*ACTIVITY*:
What is the number of lines in the data holding the word "will"? Give that number by itself.

*RECORDS*:

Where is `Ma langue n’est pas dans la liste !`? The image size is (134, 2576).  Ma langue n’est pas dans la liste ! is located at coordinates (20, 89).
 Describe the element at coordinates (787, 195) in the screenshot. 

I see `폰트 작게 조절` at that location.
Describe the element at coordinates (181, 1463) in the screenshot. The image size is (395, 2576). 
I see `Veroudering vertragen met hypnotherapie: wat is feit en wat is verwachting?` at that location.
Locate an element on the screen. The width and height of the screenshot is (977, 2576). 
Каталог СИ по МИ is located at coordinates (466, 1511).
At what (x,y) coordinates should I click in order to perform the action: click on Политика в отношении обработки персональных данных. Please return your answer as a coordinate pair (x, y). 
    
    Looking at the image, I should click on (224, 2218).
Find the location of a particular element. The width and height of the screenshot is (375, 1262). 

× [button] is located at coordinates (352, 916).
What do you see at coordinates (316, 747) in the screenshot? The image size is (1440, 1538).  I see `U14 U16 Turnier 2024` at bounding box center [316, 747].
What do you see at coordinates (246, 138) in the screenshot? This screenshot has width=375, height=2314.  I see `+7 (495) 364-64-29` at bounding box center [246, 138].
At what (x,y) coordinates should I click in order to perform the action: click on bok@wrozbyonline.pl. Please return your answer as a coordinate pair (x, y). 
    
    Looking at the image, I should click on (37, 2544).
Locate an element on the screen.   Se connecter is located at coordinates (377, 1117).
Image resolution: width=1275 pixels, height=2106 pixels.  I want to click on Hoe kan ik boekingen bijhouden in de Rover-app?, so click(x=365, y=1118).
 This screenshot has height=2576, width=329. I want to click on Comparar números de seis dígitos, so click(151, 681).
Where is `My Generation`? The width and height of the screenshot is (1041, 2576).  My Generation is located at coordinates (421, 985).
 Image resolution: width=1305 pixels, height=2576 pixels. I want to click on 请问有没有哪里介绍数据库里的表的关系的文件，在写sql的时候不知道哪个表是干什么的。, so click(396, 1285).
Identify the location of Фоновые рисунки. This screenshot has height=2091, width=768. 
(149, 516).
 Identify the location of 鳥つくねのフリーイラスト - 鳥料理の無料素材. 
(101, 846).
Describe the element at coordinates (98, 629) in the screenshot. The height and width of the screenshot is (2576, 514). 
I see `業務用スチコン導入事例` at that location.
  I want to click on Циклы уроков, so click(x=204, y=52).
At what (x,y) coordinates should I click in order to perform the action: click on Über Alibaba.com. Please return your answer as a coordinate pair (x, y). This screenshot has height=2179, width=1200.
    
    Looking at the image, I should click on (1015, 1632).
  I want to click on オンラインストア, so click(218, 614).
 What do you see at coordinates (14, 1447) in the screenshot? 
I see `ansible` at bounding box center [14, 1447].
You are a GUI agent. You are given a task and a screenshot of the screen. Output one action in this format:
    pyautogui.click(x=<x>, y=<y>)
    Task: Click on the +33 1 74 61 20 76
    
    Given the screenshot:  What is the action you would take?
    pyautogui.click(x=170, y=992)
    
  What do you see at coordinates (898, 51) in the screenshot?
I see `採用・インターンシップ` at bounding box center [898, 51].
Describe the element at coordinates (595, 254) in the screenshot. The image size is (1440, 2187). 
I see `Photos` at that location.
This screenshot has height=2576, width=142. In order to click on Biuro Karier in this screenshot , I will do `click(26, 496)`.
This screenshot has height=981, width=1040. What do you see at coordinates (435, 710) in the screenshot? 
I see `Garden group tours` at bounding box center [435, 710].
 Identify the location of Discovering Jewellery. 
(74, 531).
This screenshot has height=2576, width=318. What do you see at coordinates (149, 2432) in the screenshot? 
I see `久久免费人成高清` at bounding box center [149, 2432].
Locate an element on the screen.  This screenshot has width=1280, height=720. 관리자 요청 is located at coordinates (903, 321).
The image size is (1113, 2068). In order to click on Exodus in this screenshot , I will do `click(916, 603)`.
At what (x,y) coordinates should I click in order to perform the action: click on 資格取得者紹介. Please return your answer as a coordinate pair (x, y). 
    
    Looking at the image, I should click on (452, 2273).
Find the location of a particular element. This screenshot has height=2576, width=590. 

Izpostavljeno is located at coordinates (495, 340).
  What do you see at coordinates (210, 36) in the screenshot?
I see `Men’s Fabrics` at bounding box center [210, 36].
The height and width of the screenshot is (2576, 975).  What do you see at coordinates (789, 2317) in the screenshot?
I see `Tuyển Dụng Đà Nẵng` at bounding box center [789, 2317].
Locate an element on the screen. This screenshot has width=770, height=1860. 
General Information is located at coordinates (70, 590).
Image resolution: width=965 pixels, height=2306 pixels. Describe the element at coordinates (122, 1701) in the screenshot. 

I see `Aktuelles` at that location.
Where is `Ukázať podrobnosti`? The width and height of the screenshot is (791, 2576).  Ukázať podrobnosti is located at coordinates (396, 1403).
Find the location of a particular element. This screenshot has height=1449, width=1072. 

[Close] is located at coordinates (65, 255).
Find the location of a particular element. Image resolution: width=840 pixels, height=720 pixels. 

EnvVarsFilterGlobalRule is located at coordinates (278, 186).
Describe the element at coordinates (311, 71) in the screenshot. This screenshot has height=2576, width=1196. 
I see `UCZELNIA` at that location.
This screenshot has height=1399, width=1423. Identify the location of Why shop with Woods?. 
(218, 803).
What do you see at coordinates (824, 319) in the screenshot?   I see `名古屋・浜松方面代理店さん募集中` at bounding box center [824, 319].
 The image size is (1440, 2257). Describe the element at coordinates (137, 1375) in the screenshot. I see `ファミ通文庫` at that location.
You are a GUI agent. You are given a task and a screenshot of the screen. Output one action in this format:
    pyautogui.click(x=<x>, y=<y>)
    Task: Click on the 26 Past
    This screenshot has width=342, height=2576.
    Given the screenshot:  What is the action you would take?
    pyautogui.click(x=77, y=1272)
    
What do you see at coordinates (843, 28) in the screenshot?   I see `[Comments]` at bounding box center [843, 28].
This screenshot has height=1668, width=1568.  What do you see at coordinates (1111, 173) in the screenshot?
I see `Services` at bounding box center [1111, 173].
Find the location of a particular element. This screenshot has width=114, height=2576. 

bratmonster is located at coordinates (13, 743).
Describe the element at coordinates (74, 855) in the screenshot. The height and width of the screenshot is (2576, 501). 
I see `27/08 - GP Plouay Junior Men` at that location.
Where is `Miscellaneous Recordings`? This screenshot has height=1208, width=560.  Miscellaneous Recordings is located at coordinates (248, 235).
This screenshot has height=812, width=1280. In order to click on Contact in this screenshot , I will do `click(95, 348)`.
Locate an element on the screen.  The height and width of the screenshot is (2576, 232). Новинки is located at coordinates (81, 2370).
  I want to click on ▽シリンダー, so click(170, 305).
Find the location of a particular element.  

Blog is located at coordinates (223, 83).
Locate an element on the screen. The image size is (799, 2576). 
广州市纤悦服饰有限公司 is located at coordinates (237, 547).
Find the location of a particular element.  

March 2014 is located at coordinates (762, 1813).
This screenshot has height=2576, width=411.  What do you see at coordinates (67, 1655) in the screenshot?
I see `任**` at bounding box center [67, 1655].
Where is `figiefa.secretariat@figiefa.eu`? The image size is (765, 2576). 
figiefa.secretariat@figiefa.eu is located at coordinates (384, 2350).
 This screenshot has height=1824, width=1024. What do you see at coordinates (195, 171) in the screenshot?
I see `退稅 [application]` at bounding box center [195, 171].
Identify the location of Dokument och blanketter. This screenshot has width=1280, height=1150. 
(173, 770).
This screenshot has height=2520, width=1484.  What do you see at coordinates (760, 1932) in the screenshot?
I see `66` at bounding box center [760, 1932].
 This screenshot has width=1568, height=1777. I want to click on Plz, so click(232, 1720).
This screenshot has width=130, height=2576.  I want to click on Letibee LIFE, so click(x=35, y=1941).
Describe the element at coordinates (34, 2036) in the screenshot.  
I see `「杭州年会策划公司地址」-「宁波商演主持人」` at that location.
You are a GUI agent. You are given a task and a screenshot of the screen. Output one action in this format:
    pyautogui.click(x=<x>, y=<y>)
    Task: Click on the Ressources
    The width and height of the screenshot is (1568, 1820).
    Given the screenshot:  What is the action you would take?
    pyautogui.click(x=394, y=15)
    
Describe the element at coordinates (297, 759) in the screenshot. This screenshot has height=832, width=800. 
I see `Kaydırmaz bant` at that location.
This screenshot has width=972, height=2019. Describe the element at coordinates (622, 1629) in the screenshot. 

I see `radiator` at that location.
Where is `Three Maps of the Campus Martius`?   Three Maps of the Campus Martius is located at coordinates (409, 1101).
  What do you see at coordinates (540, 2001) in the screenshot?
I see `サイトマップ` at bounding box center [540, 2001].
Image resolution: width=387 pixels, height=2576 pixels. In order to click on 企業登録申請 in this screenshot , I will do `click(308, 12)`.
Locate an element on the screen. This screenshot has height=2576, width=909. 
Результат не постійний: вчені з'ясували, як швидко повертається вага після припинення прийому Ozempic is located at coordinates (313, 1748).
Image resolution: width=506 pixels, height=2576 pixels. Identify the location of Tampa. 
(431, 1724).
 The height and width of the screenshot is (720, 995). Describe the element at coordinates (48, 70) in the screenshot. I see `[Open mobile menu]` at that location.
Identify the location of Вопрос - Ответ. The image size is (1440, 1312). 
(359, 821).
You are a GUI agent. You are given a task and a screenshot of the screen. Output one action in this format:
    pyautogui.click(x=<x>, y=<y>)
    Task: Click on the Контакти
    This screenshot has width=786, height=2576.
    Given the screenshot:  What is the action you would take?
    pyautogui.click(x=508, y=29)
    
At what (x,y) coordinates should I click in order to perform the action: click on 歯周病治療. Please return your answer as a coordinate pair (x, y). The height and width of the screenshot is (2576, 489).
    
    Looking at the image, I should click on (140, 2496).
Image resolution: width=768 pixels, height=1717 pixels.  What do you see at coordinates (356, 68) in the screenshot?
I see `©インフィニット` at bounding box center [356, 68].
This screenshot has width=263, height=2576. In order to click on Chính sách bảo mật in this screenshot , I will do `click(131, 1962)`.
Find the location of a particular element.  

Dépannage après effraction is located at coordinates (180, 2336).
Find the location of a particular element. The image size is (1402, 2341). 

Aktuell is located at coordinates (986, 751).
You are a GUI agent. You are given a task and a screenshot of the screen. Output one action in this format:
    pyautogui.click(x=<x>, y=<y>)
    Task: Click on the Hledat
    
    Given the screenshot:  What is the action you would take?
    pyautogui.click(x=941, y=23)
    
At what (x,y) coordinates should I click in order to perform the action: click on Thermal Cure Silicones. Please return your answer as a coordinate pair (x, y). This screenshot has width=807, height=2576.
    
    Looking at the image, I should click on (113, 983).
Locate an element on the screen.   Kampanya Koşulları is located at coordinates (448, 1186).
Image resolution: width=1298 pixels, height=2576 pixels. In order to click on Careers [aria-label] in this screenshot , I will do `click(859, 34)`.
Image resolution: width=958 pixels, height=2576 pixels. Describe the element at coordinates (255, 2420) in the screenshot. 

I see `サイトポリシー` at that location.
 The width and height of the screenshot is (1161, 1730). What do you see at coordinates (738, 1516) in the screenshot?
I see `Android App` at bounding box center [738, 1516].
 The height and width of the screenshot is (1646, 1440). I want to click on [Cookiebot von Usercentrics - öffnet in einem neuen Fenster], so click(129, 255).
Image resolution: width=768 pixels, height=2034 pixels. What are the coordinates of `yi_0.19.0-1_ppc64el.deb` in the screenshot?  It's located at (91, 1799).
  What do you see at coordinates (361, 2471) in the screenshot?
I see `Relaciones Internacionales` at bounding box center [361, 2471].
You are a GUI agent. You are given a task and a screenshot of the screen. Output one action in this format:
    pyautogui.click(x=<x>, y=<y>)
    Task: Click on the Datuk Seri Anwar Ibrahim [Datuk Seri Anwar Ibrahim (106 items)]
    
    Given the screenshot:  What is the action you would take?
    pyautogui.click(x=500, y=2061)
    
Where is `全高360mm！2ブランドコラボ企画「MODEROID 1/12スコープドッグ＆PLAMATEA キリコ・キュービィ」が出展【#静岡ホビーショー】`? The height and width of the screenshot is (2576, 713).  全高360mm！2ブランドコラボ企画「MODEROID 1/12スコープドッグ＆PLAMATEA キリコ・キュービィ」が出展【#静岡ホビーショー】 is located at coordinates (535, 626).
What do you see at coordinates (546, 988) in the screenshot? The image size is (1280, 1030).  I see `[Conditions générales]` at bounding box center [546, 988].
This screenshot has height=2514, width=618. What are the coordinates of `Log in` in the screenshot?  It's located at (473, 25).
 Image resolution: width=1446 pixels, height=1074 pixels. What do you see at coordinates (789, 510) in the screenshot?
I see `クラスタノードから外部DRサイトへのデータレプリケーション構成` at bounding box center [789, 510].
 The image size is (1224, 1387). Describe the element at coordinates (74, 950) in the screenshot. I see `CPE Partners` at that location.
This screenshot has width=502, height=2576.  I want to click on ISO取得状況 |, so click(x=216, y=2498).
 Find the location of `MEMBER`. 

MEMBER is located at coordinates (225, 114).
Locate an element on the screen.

*EXPECTED OUTPUT*:
6